• _Required action_: Starting at the top line and ending at the last, restate the records exactly.

── Information shown ──

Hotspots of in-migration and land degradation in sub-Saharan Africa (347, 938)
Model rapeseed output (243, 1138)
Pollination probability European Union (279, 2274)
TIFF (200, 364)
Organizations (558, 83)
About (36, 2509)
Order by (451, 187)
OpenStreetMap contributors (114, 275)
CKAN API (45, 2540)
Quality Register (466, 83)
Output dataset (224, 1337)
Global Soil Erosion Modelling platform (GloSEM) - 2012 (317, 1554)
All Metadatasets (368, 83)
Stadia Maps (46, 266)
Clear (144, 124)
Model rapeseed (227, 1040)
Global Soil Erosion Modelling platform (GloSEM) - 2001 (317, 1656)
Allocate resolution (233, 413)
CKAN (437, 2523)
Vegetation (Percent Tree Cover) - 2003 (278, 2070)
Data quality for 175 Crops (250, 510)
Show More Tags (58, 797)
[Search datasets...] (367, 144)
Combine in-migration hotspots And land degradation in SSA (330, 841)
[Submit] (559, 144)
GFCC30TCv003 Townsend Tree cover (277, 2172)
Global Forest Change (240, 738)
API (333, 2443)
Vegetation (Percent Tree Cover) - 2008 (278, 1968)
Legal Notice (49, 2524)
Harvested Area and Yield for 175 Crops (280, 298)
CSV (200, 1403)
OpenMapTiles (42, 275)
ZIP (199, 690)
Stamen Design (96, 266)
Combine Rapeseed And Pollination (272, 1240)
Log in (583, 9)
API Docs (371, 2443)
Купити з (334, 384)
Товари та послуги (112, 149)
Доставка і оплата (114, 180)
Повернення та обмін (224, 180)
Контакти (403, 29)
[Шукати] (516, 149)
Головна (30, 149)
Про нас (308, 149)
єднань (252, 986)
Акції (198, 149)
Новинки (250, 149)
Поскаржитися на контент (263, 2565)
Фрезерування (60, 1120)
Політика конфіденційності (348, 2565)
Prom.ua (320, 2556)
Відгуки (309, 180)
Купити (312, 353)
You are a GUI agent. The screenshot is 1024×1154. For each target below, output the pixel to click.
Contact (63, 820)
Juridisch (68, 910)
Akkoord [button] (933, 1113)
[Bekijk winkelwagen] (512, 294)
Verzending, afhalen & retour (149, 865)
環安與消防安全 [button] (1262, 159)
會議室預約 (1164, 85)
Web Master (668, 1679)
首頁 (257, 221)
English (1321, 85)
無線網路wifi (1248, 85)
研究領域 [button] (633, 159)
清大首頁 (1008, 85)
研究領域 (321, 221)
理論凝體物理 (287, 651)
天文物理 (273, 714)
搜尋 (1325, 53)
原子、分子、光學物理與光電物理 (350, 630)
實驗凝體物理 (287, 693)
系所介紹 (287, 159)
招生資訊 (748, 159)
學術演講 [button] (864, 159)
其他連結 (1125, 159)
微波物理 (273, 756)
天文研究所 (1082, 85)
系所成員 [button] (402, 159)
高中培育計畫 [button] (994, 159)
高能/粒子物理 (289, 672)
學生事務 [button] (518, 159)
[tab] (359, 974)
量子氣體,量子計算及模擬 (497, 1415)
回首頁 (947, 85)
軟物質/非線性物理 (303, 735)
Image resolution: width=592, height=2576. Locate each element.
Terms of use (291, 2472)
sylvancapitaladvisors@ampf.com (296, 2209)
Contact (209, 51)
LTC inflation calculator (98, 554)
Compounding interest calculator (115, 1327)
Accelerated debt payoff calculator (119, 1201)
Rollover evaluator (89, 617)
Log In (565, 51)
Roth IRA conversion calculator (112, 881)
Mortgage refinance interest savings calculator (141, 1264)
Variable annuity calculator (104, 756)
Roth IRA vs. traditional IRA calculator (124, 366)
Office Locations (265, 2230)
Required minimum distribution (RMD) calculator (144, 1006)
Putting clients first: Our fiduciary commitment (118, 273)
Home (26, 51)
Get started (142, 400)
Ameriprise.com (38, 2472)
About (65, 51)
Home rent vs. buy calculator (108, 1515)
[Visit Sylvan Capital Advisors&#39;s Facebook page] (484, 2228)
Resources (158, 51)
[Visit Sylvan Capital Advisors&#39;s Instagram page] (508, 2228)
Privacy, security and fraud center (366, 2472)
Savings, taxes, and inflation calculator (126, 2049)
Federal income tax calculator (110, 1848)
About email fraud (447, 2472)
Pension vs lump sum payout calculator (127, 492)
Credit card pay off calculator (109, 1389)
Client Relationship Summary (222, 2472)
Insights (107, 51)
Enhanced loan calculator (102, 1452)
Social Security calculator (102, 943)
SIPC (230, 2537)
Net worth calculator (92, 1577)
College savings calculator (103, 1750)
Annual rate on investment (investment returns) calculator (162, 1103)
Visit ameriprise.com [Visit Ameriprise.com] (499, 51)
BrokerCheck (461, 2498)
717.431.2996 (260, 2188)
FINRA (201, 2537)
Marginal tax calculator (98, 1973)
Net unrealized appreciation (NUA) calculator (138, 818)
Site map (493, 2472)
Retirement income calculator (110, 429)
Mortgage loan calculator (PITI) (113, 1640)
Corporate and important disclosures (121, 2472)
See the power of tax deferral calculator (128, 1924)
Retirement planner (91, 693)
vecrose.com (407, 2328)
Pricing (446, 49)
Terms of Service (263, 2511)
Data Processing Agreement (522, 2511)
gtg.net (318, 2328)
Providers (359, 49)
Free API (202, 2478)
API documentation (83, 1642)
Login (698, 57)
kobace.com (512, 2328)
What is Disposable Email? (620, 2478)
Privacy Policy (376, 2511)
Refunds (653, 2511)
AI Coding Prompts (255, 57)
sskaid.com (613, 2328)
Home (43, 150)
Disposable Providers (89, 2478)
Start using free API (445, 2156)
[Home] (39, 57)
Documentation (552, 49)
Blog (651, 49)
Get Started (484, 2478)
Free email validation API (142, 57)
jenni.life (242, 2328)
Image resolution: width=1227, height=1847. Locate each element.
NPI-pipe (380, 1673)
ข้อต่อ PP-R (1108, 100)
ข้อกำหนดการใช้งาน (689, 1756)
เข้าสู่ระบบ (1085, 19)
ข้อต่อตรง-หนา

───

• _Result_:
Hotspots of in-migration and land degradation in sub-Saharan Africa (347, 938)
Model rapeseed output (243, 1138)
Pollination probability European Union (279, 2274)
TIFF (200, 364)
Organizations (558, 83)
About (36, 2509)
Order by (451, 187)
OpenStreetMap contributors (114, 275)
CKAN API (45, 2540)
Quality Register (466, 83)
Output dataset (224, 1337)
Global Soil Erosion Modelling platform (GloSEM) - 2012 (317, 1554)
All Metadatasets (368, 83)
Stadia Maps (46, 266)
Clear (144, 124)
Model rapeseed (227, 1040)
Global Soil Erosion Modelling platform (GloSEM) - 2001 (317, 1656)
Allocate resolution (233, 413)
CKAN (437, 2523)
Vegetation (Percent Tree Cover) - 2003 (278, 2070)
Data quality for 175 Crops (250, 510)
Show More Tags (58, 797)
[Search datasets...] (367, 144)
Combine in-migration hotspots And land degradation in SSA (330, 841)
[Submit] (559, 144)
GFCC30TCv003 Townsend Tree cover (277, 2172)
Global Forest Change (240, 738)
API (333, 2443)
Vegetation (Percent Tree Cover) - 2008 (278, 1968)
Legal Notice (49, 2524)
Harvested Area and Yield for 175 Crops (280, 298)
CSV (200, 1403)
OpenMapTiles (42, 275)
ZIP (199, 690)
Stamen Design (96, 266)
Combine Rapeseed And Pollination (272, 1240)
Log in (583, 9)
API Docs (371, 2443)
Купити з (334, 384)
Товари та послуги (112, 149)
Доставка і оплата (114, 180)
Повернення та обмін (224, 180)
Контакти (403, 29)
[Шукати] (516, 149)
Головна (30, 149)
Про нас (308, 149)
єднань (252, 986)
Акції (198, 149)
Новинки (250, 149)
Поскаржитися на контент (263, 2565)
Фрезерування (60, 1120)
Політика конфіденційності (348, 2565)
Prom.ua (320, 2556)
Відгуки (309, 180)
Купити (312, 353)
You are a GUI agent. The screenshot is 1024×1154. For each target below, output the pixel to click.
Contact (63, 820)
Juridisch (68, 910)
Akkoord [button] (933, 1113)
[Bekijk winkelwagen] (512, 294)
Verzending, afhalen & retour (149, 865)
環安與消防安全 [button] (1262, 159)
會議室預約 (1164, 85)
Web Master (668, 1679)
首頁 (257, 221)
English (1321, 85)
無線網路wifi (1248, 85)
研究領域 [button] (633, 159)
清大首頁 (1008, 85)
研究領域 (321, 221)
理論凝體物理 (287, 651)
天文物理 (273, 714)
搜尋 (1325, 53)
原子、分子、光學物理與光電物理 (350, 630)
實驗凝體物理 (287, 693)
系所介紹 (287, 159)
招生資訊 (748, 159)
學術演講 [button] (864, 159)
其他連結 (1125, 159)
微波物理 (273, 756)
天文研究所 (1082, 85)
系所成員 [button] (402, 159)
高中培育計畫 [button] (994, 159)
高能/粒子物理 (289, 672)
學生事務 [button] (518, 159)
[tab] (359, 974)
量子氣體,量子計算及模擬 (497, 1415)
回首頁 (947, 85)
軟物質/非線性物理 (303, 735)
Image resolution: width=592, height=2576. Locate each element.
Terms of use (291, 2472)
sylvancapitaladvisors@ampf.com (296, 2209)
Contact (209, 51)
LTC inflation calculator (98, 554)
Compounding interest calculator (115, 1327)
Accelerated debt payoff calculator (119, 1201)
Rollover evaluator (89, 617)
Log In (565, 51)
Roth IRA conversion calculator (112, 881)
Mortgage refinance interest savings calculator (141, 1264)
Variable annuity calculator (104, 756)
Roth IRA vs. traditional IRA calculator (124, 366)
Office Locations (265, 2230)
Required minimum distribution (RMD) calculator (144, 1006)
Putting clients first: Our fiduciary commitment (118, 273)
Home (26, 51)
Get started (142, 400)
Ameriprise.com (38, 2472)
About (65, 51)
Home rent vs. buy calculator (108, 1515)
[Visit Sylvan Capital Advisors&#39;s Facebook page] (484, 2228)
Resources (158, 51)
[Visit Sylvan Capital Advisors&#39;s Instagram page] (508, 2228)
Privacy, security and fraud center (366, 2472)
Savings, taxes, and inflation calculator (126, 2049)
Federal income tax calculator (110, 1848)
About email fraud (447, 2472)
Pension vs lump sum payout calculator (127, 492)
Credit card pay off calculator (109, 1389)
Client Relationship Summary (222, 2472)
Insights (107, 51)
Enhanced loan calculator (102, 1452)
Social Security calculator (102, 943)
SIPC (230, 2537)
Net worth calculator (92, 1577)
College savings calculator (103, 1750)
Annual rate on investment (investment returns) calculator (162, 1103)
Visit ameriprise.com [Visit Ameriprise.com] (499, 51)
BrokerCheck (461, 2498)
717.431.2996 (260, 2188)
FINRA (201, 2537)
Marginal tax calculator (98, 1973)
Net unrealized appreciation (NUA) calculator (138, 818)
Site map (493, 2472)
Retirement income calculator (110, 429)
Mortgage loan calculator (PITI) (113, 1640)
Corporate and important disclosures (121, 2472)
See the power of tax deferral calculator (128, 1924)
Retirement planner (91, 693)
vecrose.com (407, 2328)
Pricing (446, 49)
Terms of Service (263, 2511)
Data Processing Agreement (522, 2511)
gtg.net (318, 2328)
Providers (359, 49)
Free API (202, 2478)
API documentation (83, 1642)
Login (698, 57)
kobace.com (512, 2328)
What is Disposable Email? (620, 2478)
Privacy Policy (376, 2511)
Refunds (653, 2511)
AI Coding Prompts (255, 57)
sskaid.com (613, 2328)
Home (43, 150)
Disposable Providers (89, 2478)
Start using free API (445, 2156)
[Home] (39, 57)
Documentation (552, 49)
Blog (651, 49)
Get Started (484, 2478)
Free email validation API (142, 57)
jenni.life (242, 2328)
Image resolution: width=1227, height=1847. Locate each element.
NPI-pipe (380, 1673)
ข้อต่อ PP-R (1108, 100)
ข้อกำหนดการใช้งาน (689, 1756)
เข้าสู่ระบบ (1085, 19)
ข้อต่อตรง-หนา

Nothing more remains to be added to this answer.